第9話 崩壊への道筋
毎日午後6時に投稿しています。お読みいただければありがたいです。先に投稿した「英雄の冒険旅行譚」「英雄の人生探訪旅行譚」もあわせてお読みいただければありがたいです。
ブルカ奪回軍は首都に集結して、南部チムルの中心都市、チャドルに向かった。チャドルはチムル共和国中部のほぼ中央に位置し、東西南へ街道が走り、北は首都タシケントに至る街道がある重要都市であった。
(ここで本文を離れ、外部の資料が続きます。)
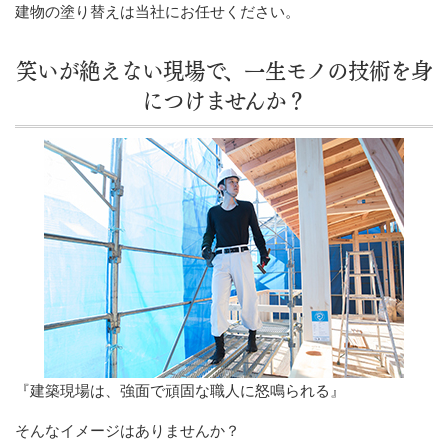
建物の塗り替えは当社にお任せください。
笑いが絶えない現場で、一生モノの技術を身
につけませんか？
『建築現場は、強面で頑固な職人に怒鳴られる』
そんなイメージはありませんか？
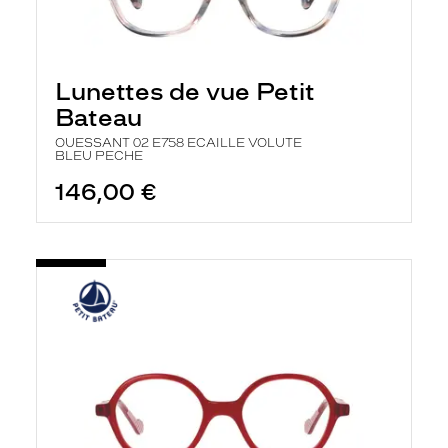
Lunettes de vue Petit
Bateau
OUESSANT 02 E758 ECAILLE VOLUTE
BLEU PECHE
146,00 €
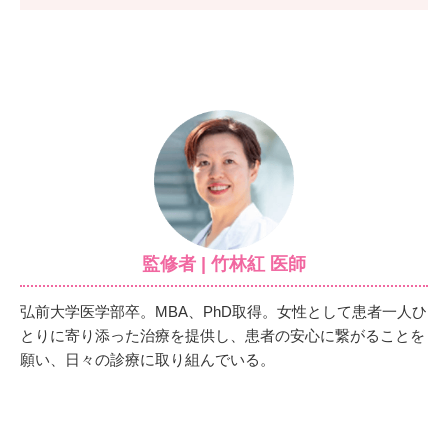
監修者 | 竹林紅 医師
弘前大学医学部卒。MBA、PhD取得。女性として患者一人ひ
とりに寄り添った治療を提供し、患者の安心に繋がることを
願い、日々の診療に取り組んでいる。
首都から出発してユエ空軍の制空権下に入るとすぐに敵からの空襲やミサイル攻撃を受けた。また、ヘリを使って近くまで接近し、チムル軍に奇襲を行った後、すぐに撤収する遊撃隊にも悩まされた。
補給物資を積んだトラックなどの車両は真っ先に狙われた。
兵は昼夜問わず襲われることによる精神的負担と、水や食料も満足に支給されず、兵たちは肉体的にも精神的にも追い詰められていた。
チャドルに着けば食べ物にありつけられる、安全な部屋で寝れるとの思いで、なんとかチャドルにたどり着いた。
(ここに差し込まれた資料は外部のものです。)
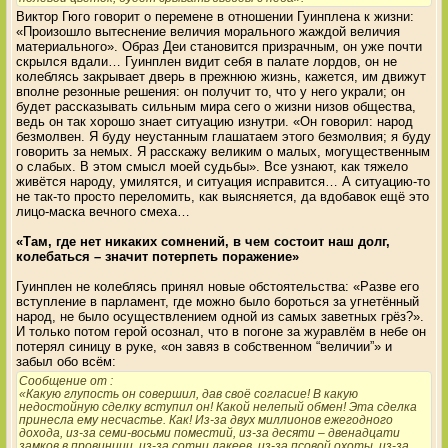
Виктор Гюго говорит о перемене в отношении Гуинплена к жизни:
«Произошло вытеснение величия морального жаждой величия
материального». Образ Деи становится призрачным, он уже почти
скрылся вдали… Гуинплен видит себя в палате лордов, он не
колеблясь закрывает дверь в прежнюю жизнь, кажется, им движут
вполне резонные решения: он получит то, что у него украли; он
будет рассказывать сильным мира сего о жизни низов общества,
ведь он так хорошо знает ситуацию изнутри. «Он говорил: народ
безмолвен. Я буду неустанным глашатаем этого безмолвия; я буду
говорить за немых. Я расскажу великим о малых, могущественным
о слабых. В этом смысл моей судьбы». Все узнают, как тяжело
живётся народу, умилятся, и ситуация исправится… А ситуацию-то
не так-то просто переломить, как выясняется, да вдобавок ещё это
лицо-маска вечного смеха…
«Там, где нет никаких сомнений, в чем состоит наш долг,
колебаться – значит потерпеть поражение»
Гуинплен не колеблясь принял новые обстоятельства: «Разве его
вступление в парламент, где можно было бороться за угнетённый
народ, не было осуществлением одной из самых заветных грёз?».
И только потом герой осознал, что в погоне за журавлём в небе он
потерял синицу в руке, «он завяз в собственном “величии”» и
забыл обо всём:
Сообщение от
:
«Какую глупость он совершил, дав своё согласие! В какую
недостойную сделку вступил он! Какой нелепый обмен! Эта сделка
принесла ему несчастье. Как! Из-за двух миллионов ежегодного
дохода, из-за семи-восьми поместий, из-за десяти – двенадцати
замков в провинции, из-за сотни лакеев, из-за псовой охоты, из-за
しかし、チャドルの町は難民であふれ、ブルカからチャドルに続く道も多くの避難民がチャドルに向かって家畜を連れ、荷物を車に乗せて向かっていた。道は渋滞し、避難民たちは遅々としてしか進めることができなかった。
なぜ多くの避難民がチャドルに向かっていたのか、それは九頭英雄に一因があった。
九頭は一般の民衆に戦争の被害が及ぶことを嫌がり、周辺の村々にビラをまき、ユエ軍とチムル軍の衝突が近いこと、ユエ軍とチムル軍が戦闘を行った場合、周辺地域に被害が及ぶ可能性が高く、村が戦火に沈む可能性が高いことを通知していた。さらに、可能であれば避難するように呼び掛けており、ユエ軍での避難民受け入れを知らせていた。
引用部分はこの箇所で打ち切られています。